Assignment => A verbatim transcript of the data that follows, free of images, is the expected result.

Given information =>
[Start of Attachment]
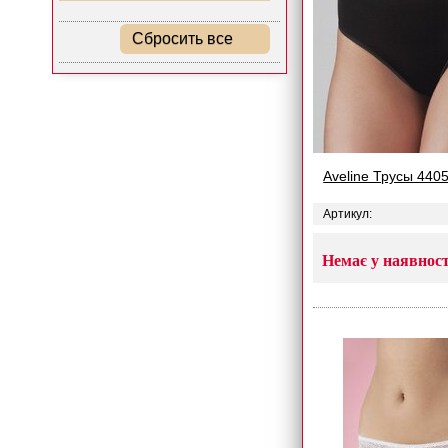
Сбросить все
Aveline Трусы 440
Артикул:
Немає у наявност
[End of Attachment]
Written reply =>
Сбросить все
Aveline Трусы 440
Артикул:
Немає у наявност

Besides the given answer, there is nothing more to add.